Così il Movimento diventa setta
Studioso, filosofo, schivo eremita dei giorni nostri. Nell’intervista esclusiva rilasciata a Lilli Gruber, Gianroberto Casaleggio è ritratto come un quasi padre della patria, a metà tra Alcide de Gasperi e Benedetto Croce.
Nei quaranta minuti di colloquio con Davide Casaleggio che, secondo la più ferrea tradizione monarchica, eredita azienda e partito insieme, il panegirico in morte del padre sfiora vette altissime a proposito della statura intellettuale, dell’acume analitico, dello spessore filosofico del vero fondatore del M5S. Come in ogni setta che si rispetti, si avvicina la beatificazione di Casaleggio senior, figura prossima alla levitazione, guru e ideologo ammantato di un’aura semireligiosa, certamente ultraterrena.
Tra gli epiteti che gli vengono attribuiti ne manca uno: Gianroberto Casaleggio era, prima di tutto, un imprenditore. Un businessman con fiuto per gli affari e l’innovazione, un brillante precursore che è riuscito in una impresa improba: grazie a lui un comico che sfasciava i computer sul palco è diventato il tribuno arruffapopolo capace di coagulare attorno a sé il consenso di un quarto degli elettori. Al di là dei predicozzi contro il consumismo, il «tecnoRobespierre» (copyright di Travaglio) nasce cresce e muore da imprenditore visionario, uomo del fare con un’atavica passione per la rete dei guerrieri del dittatore Gengis Khan e per la tavola rotonda di re Artù, per la sociologia di McLuhan e la fantascienza di Asimov.
Diplomato in informatica, dopo l’esperienza in Olivetti Casaleggio diventa amministratore delegato di Webegg, la joint-venture tra l’azienda di Ivrea e Telecom, specializzata in consulenza Internet. Accusato di essere un formidabile tecnico ma un manager un po’ sprecone, nel 2003 fonda la Casaleggio associati, il gioiellino di famiglia dedicato alle strategie di Rete, che annovera, tra i primi clienti, l’Idv di Antonio Di Pietro. Casaleggio comprende che la tecnologia è destinata a cambiare anche le strutture sociali, da ideologo del grillismo si cimenta in profezie ardite e immaginifiche, è del 2008 il video, Gaia, nel quale si prefigura per il 2054 un mondo senza divisioni, collegato in Rete, dove ti esprimi ininterrottamente sul governo della tua comunità, in un ambiente finalmente pulito, senza tabaccai e con i trasporti gratis.
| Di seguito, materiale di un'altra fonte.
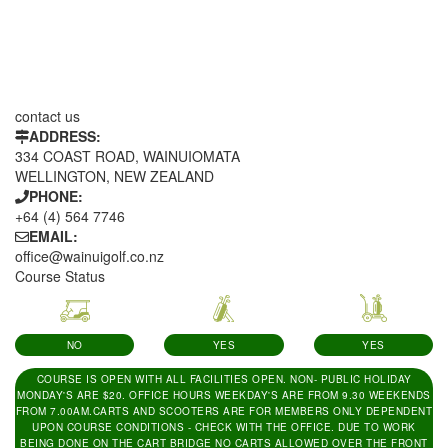
contact us
ADDRESS:
334 COAST ROAD, WAINUIOMATA
WELLINGTON, NEW ZEALAND
PHONE:
+64 (4) 564 7746
EMAIL:
office@wainuigolf.co.nz
Course Status
NO
YES
YES
COURSE IS OPEN WITH ALL FACILITIES OPEN. NON- PUBLIC HOLIDAY
MONDAY'S ARE $20. OFFICE HOURS WEEKDAY'S ARE FROM 9.30 WEEKENDS
FROM 7.00AM.CARTS AND SCOOTERS ARE FOR MEMBERS ONLY DEPENDENT
UPON COURSE CONDITIONS - CHECK WITH THE OFFICE. DUE TO WORK
BEING DONE ON THE CART BRIDGE NO CARTS ALLOWED OVER THE FRONT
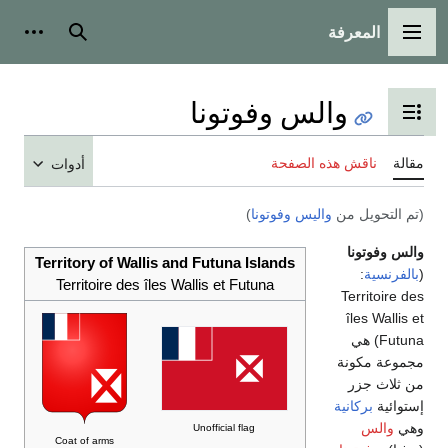
المعرفة
القائمة الرئيسية
بحث
أدوات
والس وفوتونا
تبديل عرض جدول المحتويات
مقالة
ناقش هذه الصفحة
أدوات
(تم التحويل من
واليس وفوتونا
)
والس وفوتونا
Territory of Wallis and Futuna Islands
(
بالفرنسية
:
Territoire des îles Wallis et Futuna
Territoire des
îles Wallis et
Futuna) هي
مجموعة مكونة
من ثلاث جزر
إستوائية
بركانية
وهي
والس
Unofficial flag
Coat of arms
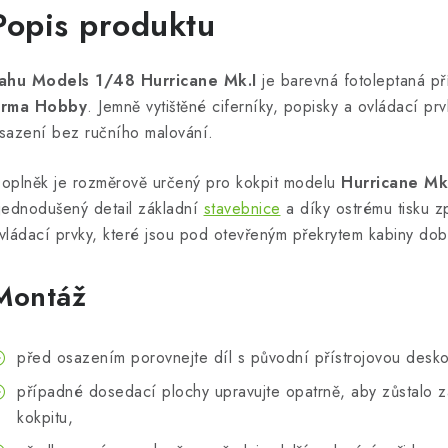
Popis produktu
ahu Models 1/48 Hurricane Mk.I
je barevná fotoleptaná pří
rma Hobby
. Jemně vytištěné ciferníky, popisky a ovládací pr
sazení bez ručního malování.
oplněk je rozměrově určený pro kokpit modelu
Hurricane Mk
jednodušený detail základní
stavebnice
a díky ostrému tisku z
vládací prvky, které jsou pod otevřeným překrytem kabiny dobř
Montáž
před osazením porovnejte díl s původní přístrojovou desko
případné dosedací plochy upravujte opatrně, aby zůstalo 
kokpitu,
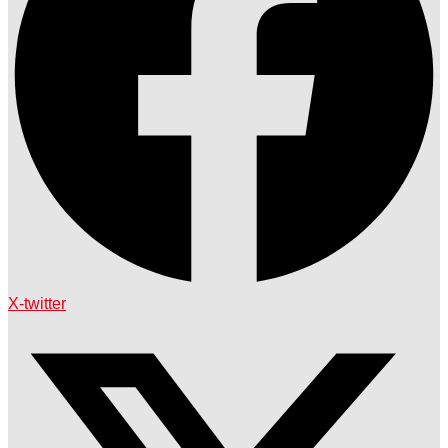
X-twitter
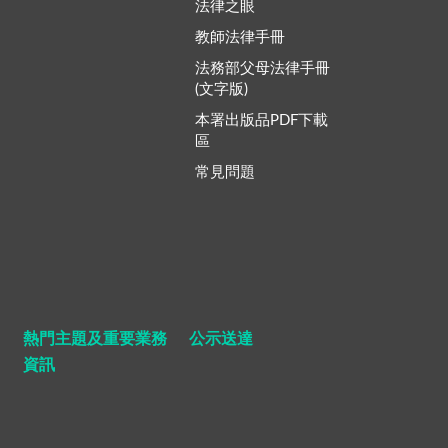
法律之眼
教師法律手冊
法務部父母法律手冊
(文字版)
本署出版品PDF下載
區
常見問題
熱門主題及重要業務
公示送達
資訊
Prima degli altri, Casaleggio si accorge che i partiti tradizionali sono alla canna del gas, attorno alla figura di Grillo costruisce un prodotto imprenditoriale di successo per il mercato politico. Trascurarne il profilo di imprenditore illuminato per esaltarne invece la dimensione filosofica, francamente marginale e inconsistente, non consente di cogliere la grandezza, e pure i limiti, del personaggio. L’uomo che si definiva populista, dalla parte del pueblo contro i partiti, ha fondato un partito che senza di lui non avrebbe mai visto la luce. A governare il mito della democrazia diretta c’è una società per azioni che s’ispira a Rousseau, ed è accusata di aver guadagnato fin troppo dal blog, che spiava le mail dei parlamentari e ha accantonato assai presto le riunioni in streaming, per non parlare delle votazioni online dall’esito controverso e disinvoltamente disatteso. Questa è la storia che oggi a Ivrea verrà consapevolmente omessa. Il percorso verso la santità è segnato.